Our political-economic system emerges from complex interactions among humans and firms. Since the 1970s, economists have mostly agreed that we cannot understand the system as a whole without some model of the individuals within that system. Both neoclassical and behavioral economists model these individuals as if they maximize a utility function. Complexity economists and psychologists argue that instead we should model humans as following simple rules, or heuristics. They note that any realistic utility function would be extremely complex, context dependent and different across individuals, making the whole concept impractical. But the success of LLMs, like ChatGPT, shows that systems can, in fact, learn complicated, context-dependent utility functions that are tailorable to individual preferences, thereby supporting the utility function view. The rest of this post shows how utility maximization drives the LLMs we use today.

LLMs go through various training phases, the final of which, post-training, allows us to ask the model simple questions and receive natural-sounding responses. One post-training step, reinforcement learning from human feedback (RLHF), or with AI feedback (RLAIF), seeks to encode human stylistic and content preferences into the LLM.[^RLHF_BOOK] RLHF works by feeding a prompt to a language model and then having it output several different completions to the prompt. A labeler then notes which completion it prefers. With this labeled dataset, another LLM then learns to predict the labelers' preferences over the completions. Using reinforcement learning with the reward model, the base LLM learns to fine tune its responses.[1]

Economists follow a similar formula when they try to estimate utility functions. They observe consumers choosing between various affordable items and then note which was purchased, or preferred. From data on many such transactions economists then fit a model, much smaller than an LLM, to estimate a utility function. Although focusing on surveys rather than behavior, Daniel Kahneman and Amos Tversky's experiments asked subjects questions such as whether they would prefer a coin flip that paid $120 for heads and nothing for tails versus a guaranteed $50. From these surveys they estimated utility functions that showed humans take larger risks to avoid losses than they would to make a similar-sized gain.

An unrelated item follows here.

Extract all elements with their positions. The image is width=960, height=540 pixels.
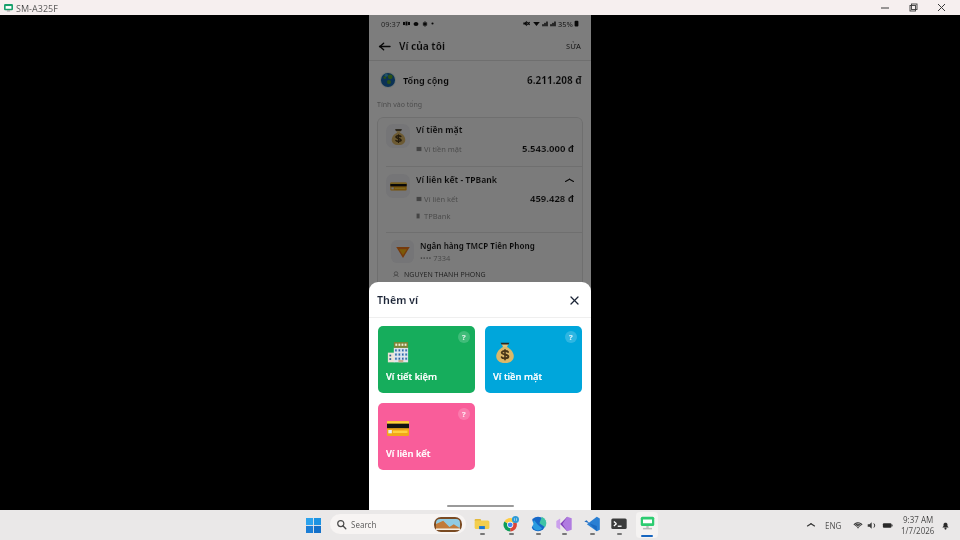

This research won the Nobel prize.

Note the similarity between RLHF and Kahneman and Tversky's experiments: both methods first ask a human responder to label which of two outcomes they prefer, then estimate a utility function from this data. Ethayarajh et al dig into this connection, arguing that the best performing models implicitly use utility functions similar to those proposed by Kahneman and Tversky. They propose reward models directly based on Kahneman and Tversky-inspired utility functions.

Reward models show we can learn utility functions, but what about the problem of them changing across contexts and people? LLM-based reward models easily deal with even slight contextual shifts. During pretraining, the model learns that wine relates more closely with vineyard-related vocabulary than beer does. RLHF reinforces these relationships, as the model learns how the context of a prompt impacts the completions that labelers prefer.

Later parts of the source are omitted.